Conclusion
Chapter 7
Radically Normal, part 7 of 7 · Series overview · Dieses Kapitel auf Deutsch
Do you remember the people outside your veranda, waiting for you to bring them more water? Your gun, your heavy door bolt? You are still there, and it is still your move.
I’ve written a lot about details now. The tools are basically there; calibrating them is a job for experts. There is also more than one path to the goal of a fairer world. If we do not agree cooperatively on a path, the pressure in the system will continue to build — and history shows that extreme inequality always leads to an adjustment, and rarely a peaceful one. I would like to spare us that.
What I care about at the core is that we are honest with ourselves. Because that is the precondition for everything else. A lack of honesty towards ourselves is the reason we stay stuck in a felt hopelessness, the reason we dodge our responsibility.
But just as in our desert scenario, we have to acknowledge our responsibility and decide. And on this fundamental question there really is only black and white. Do you share, or do you shut the door? There are no excuses like “that’s too complicated.” Because that would be dishonest in the face of 25,000 people dying of hunger every day. Once we agree on that, we can happily argue about the methods and nuances.
If you don’t want a fairer world, then that is your decision — and your responsibility.
And by that I mean all inequality, all over the world. There is no hiding behind national borders. Justice only for your own group is not justice. For me, this is about responsibility, not about migration policy. It's about whose life counts, not which border controls come down and when.

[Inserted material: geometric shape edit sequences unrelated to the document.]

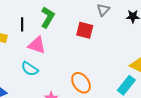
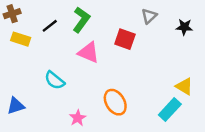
black line: (22, 24) -> (50, 26), turned 48
pink triangle: (37, 45) -> (89, 52), moved

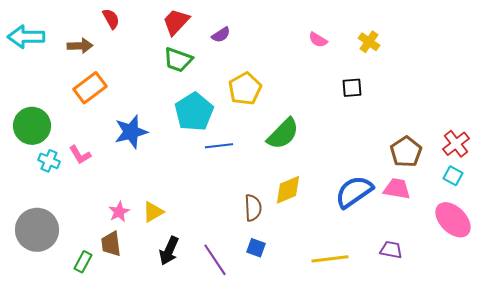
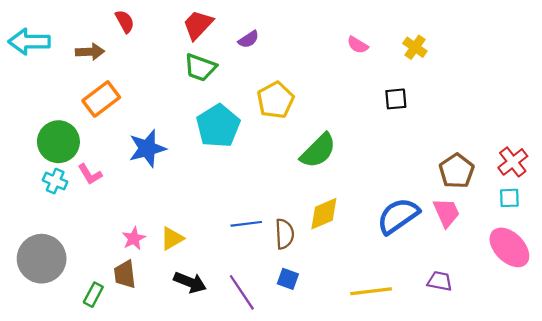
green circle: (32, 126) -> (58, 142), moved
blue line: (219, 146) -> (246, 224), moved
cyan square: (453, 176) -> (509, 198), turned -30
pink trapezoid: (397, 189) -> (446, 213), turned 56
black arrow: (169, 251) -> (190, 282), turned -92

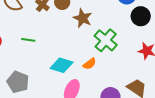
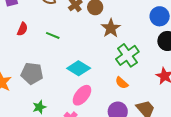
orange semicircle: (90, 64) -> (122, 83), moved, turned 64
gray pentagon: (18, 82) -> (32, 73), turned -30

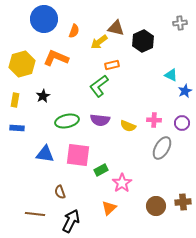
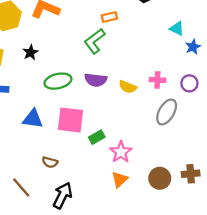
brown semicircle: (60, 192) -> (50, 162), turned -56
orange triangle: (109, 208) -> (120, 179), moved
brown line: (35, 214) -> (21, 187), turned 42

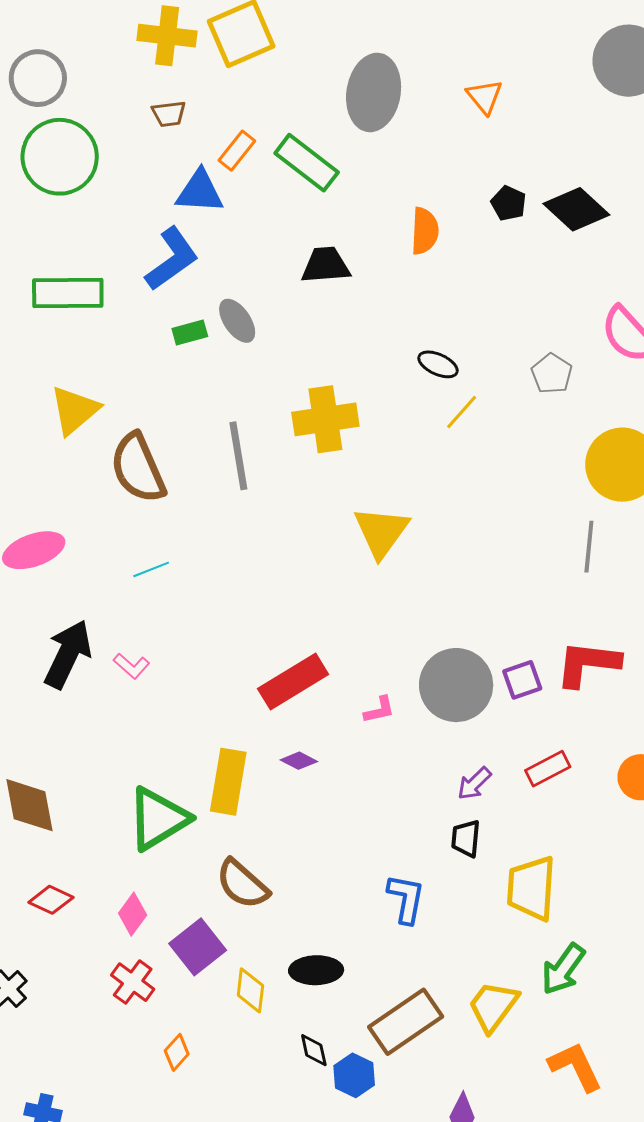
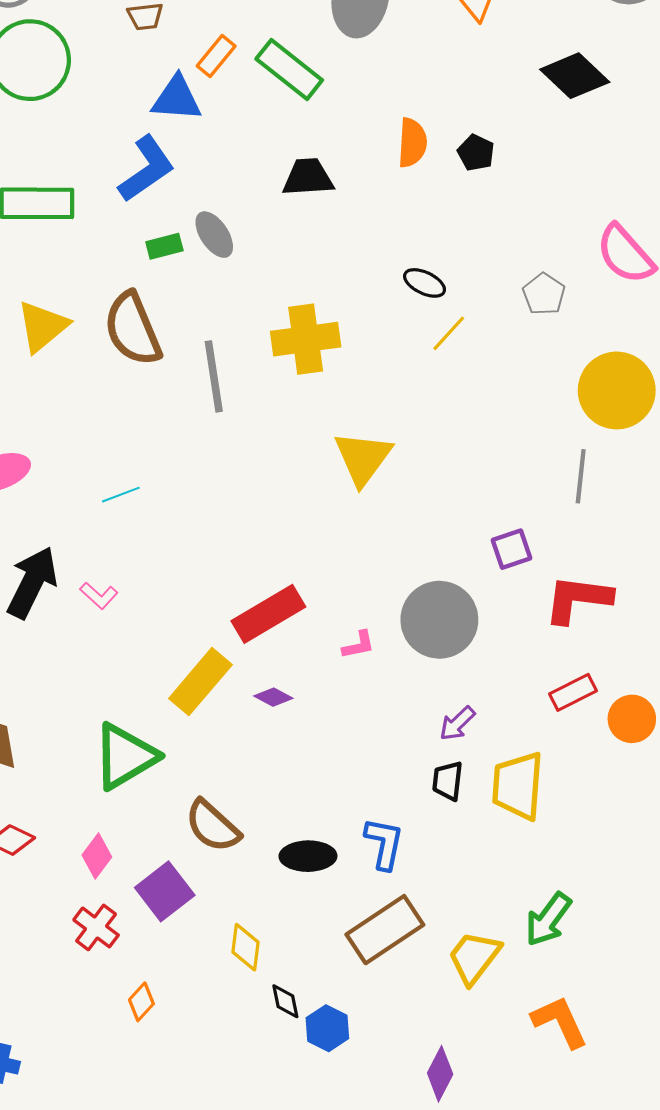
black pentagon: (509, 203) -> (476, 153), moved
black diamond: (576, 209) -> (575, 76), moved
brown semicircle: (138, 468) -> (133, 329), moved
purple square: (522, 680) -> (512, 549), moved
red rectangle: (548, 769) -> (573, 692), moved
yellow rectangle: (228, 782) -> (200, 682), moved, turned 30
yellow trapezoid: (531, 888) -> (518, 786), moved
black ellipse: (316, 970) -> (308, 856), moved
yellow diamond: (250, 990) -> (246, 947), moved
brown rectangle: (406, 1022) -> (385, 930), moved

And once you have decided to stand up for more equality, you need a guiding star. A point of orientation that reduces the criteria for a better world to the essentials. One that keeps us from sinking into petty skirmishes and trying to refute, point by point, the arguments of those who don’t want to share. All of that drains the energy we need to do what’s right. Gary Stevenson understood this, proclaiming very simple principles (“tax wealth, not work”).
Whether the goal is called 10x or something else is secondary. Just as the exact choice and calibration of measures is secondary. But with a guiding vision we widen the frame of what can be discussed in our society. And that is urgently needed, because today this frame is set too narrowly. And it is set by the very people who would slam the door of the oasis house without batting an eye.

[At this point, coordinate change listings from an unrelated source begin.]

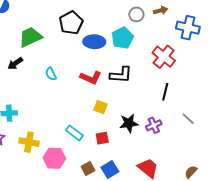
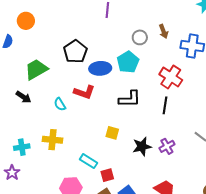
brown arrow: (161, 10) -> (164, 31), turned 88
black arrow: (15, 63) -> (23, 97), turned -105
red L-shape: (91, 78) -> (84, 92), moved
black line: (165, 92) -> (165, 105), moved
red square: (102, 138) -> (107, 175), moved
yellow cross: (29, 142) -> (53, 140), moved

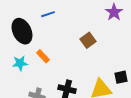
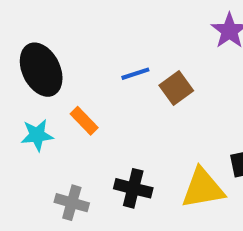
blue line: (48, 14) -> (135, 74), moved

But even a frame is worth little if we feel that we ourselves cannot change anything. If, despite us wanting it, we do not see a mass movement overnight forcing governments around the world to change course.
It is not easy to share our oasis. But it is a choice we can make. And no one forces us to make the same choice today that we made yesterday.
That is what I mean by “radically normal.” Today it seems radical to say that no one needs a hundred times more to live on than someone else. Just as the abolition of slavery or women’s right to vote once seemed radical. That they seem normal today was only possible because people fought for radical change.
That is why it matters that we know we can already take small steps now, taht we don’t have to wait until better, easier times come.
What are examples of such steps?
Every one of us can talk with our friends about the topic. Every one of us can speak up online for more equality. Every one of us can boycott exploitative companies. All of us who live in democracies can demand pilot programmes for a basic income and push our elected representatives to stand up for progressive taxation, and for wealth taxes in particular. And we can join global initiatives that work against inequality.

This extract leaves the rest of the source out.